What to Know About Standing to Burn Calories

Medically Reviewed by Ross Brakeville, DPT on June 18, 2023
4 min read

While staying active is the best way to burn calories, you may be able to improve your health by simply spending more time standing than sitting each day.

Standing burns more calories than sitting — and it also has fewer possible health risks when you stand more compared to sitting all day each day.

You manage your weight by watching calories — both the calories you eat and the calories you burn. When you eat more calories than your body needs for energy, you gain weight. If you eat fewer calories or work out to burn more calories, you lose weight.‌

While there are many diets that boast special tactics to help you lose weight, they all come down to eating fewer calories than your body naturally burns, or burning more calories through physical activity.

It’s normal for your weight to fluctuate as you eat more or fewer calories and burn more or fewer calories.
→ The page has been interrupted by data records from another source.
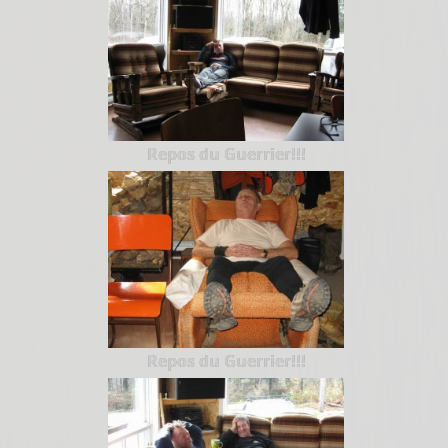
Repos du Guerrier!!!
Repos du Guerrier!!!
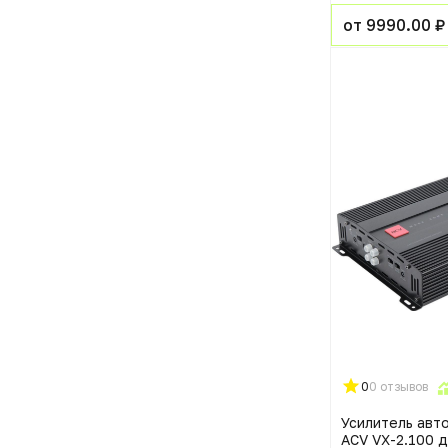
от 9990.00 ₽
0
0 отзывов
Усилитель авт
ACV VX-2.100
Over time you may find a balance that you can maintain without needing to measure the calories you eat or burn.

Multiple studies have shown people typically burn more calories standing than sitting.

One study showed that adults who weigh 143 pounds burn 0.15 more calories a minute when standing versus sitting. If you stand for six hours per day instead of sitting, you burn around 54 additional calories. While this may not seem like much, it adds up to five and a half pounds per year.

Another study measured how many calories a group of people burned on average while sitting, standing, and walking. While sitting, they burned 80 calories per hour. Standing burned an additional eight calories, and walking burned a total of 210 calories per hour.

Spending a long time sitting increases your risks for some health conditions.

If you stand more, you may lower your risk for conditions like:

  • Obesity
  • Diabetes
  • Cardiovascular (heart) disease
  • Cancer‌
  • Death at a younger age

Keep in mind that there is no specific link between standing and lowered risk. The link is between sitting and an increased risk. However, any steps you take to increase your activity and calorie burn can have a positive impact on your health. If you stand more during the day, you may be more likely to exercise, too.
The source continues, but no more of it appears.